*Information provided*.

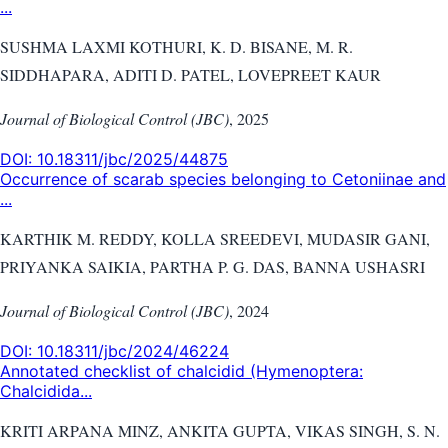
...
SUSHMA LAXMI KOTHURI, K. D. BISANE, M. R.
SIDDHAPARA, ADITI D. PATEL, LOVEPREET KAUR
Journal of Biological Control (JBC)
,
2025
DOI:
10.18311/jbc/2025/44875
Occurrence of scarab species belonging to Cetoniinae and
...
KARTHIK M. REDDY, KOLLA SREEDEVI, MUDASIR GANI,
PRIYANKA SAIKIA, PARTHA P. G. DAS, BANNA USHASRI
Journal of Biological Control (JBC)
,
2024
DOI:
10.18311/jbc/2024/46224
Annotated checklist of chalcidid (Hymenoptera:
Chalcidida...
KRITI ARPANA MINZ, ANKITA GUPTA, VIKAS SINGH, S. N.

*Problem description*. Only the records, copied exactly and free of pictures, belong in the answer.

*Exercise output*.
...
SUSHMA LAXMI KOTHURI, K. D. BISANE, M. R.
SIDDHAPARA, ADITI D. PATEL, LOVEPREET KAUR
Journal of Biological Control (JBC)
,
2025
DOI:
10.18311/jbc/2025/44875
Occurrence of scarab species belonging to Cetoniinae and
...
KARTHIK M. REDDY, KOLLA SREEDEVI, MUDASIR GANI,
PRIYANKA SAIKIA, PARTHA P. G. DAS, BANNA USHASRI
Journal of Biological Control (JBC)
,
2024
DOI:
10.18311/jbc/2024/46224
Annotated checklist of chalcidid (Hymenoptera:
Chalcidida...
KRITI ARPANA MINZ, ANKITA GUPTA, VIKAS SINGH, S. N.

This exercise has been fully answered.